Aim of the exercise:
Take each line of the listing that has the string "Multiplex" and report it.
========
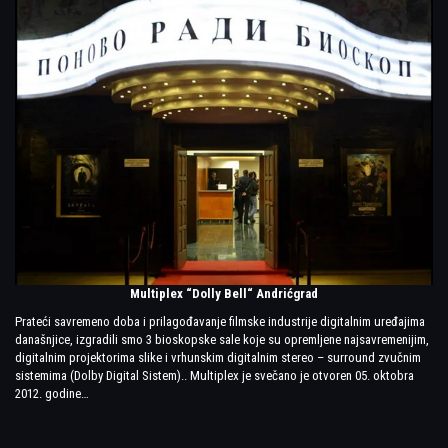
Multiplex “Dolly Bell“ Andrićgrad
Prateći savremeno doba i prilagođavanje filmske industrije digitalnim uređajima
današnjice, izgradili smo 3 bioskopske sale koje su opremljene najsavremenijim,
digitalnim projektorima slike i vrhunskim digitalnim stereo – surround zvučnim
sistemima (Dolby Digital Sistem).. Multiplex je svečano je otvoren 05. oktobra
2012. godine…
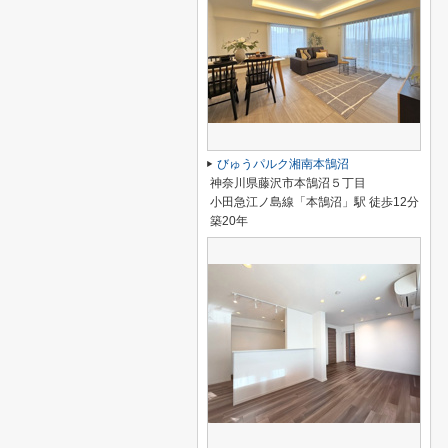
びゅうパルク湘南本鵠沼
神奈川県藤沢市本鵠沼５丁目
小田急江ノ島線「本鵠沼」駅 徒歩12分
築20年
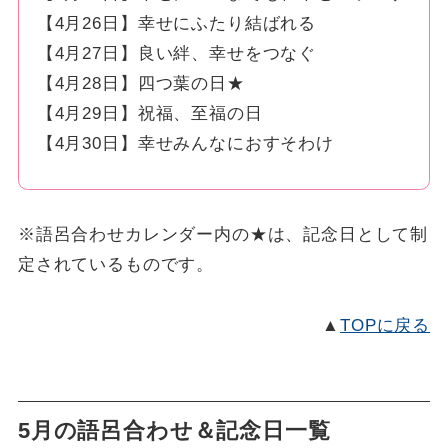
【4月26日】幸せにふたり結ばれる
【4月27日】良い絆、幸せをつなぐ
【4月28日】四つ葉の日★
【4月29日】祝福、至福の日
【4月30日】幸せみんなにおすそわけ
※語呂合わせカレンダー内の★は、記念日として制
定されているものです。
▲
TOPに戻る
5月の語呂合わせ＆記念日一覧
========
Response to the task:
Multiplex “Dolly Bell“ Andrićgrad
sistemima (Dolby Digital Sistem).. Multiplex je svečano je otvoren 05. oktobra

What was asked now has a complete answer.